[Dataset entries]

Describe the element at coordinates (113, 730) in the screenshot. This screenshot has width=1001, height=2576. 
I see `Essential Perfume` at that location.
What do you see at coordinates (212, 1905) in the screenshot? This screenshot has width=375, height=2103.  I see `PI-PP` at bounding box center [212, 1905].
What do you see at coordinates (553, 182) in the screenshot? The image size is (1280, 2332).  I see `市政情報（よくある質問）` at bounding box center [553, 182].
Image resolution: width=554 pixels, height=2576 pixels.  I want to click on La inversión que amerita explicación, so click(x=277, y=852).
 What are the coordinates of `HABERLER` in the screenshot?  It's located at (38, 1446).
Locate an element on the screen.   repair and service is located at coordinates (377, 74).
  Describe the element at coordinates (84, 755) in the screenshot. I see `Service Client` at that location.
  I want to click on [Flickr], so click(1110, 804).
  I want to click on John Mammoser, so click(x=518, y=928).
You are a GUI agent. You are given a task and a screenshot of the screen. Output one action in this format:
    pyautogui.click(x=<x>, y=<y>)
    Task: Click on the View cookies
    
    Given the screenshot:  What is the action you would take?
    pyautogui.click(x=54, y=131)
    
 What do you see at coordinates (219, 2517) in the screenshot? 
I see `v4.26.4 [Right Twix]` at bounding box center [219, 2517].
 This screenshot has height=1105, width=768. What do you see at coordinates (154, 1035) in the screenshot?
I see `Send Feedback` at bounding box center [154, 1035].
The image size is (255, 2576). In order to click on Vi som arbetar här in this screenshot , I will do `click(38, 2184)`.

[WORK REQUEST]
Show every line above in which the word "size" is found.

[EXERCISE RESPONSE]
What do you see at coordinates (553, 182) in the screenshot? The image size is (1280, 2332).  I see `市政情報（よくある質問）` at bounding box center [553, 182].
The image size is (255, 2576). In order to click on Vi som arbetar här in this screenshot , I will do `click(38, 2184)`.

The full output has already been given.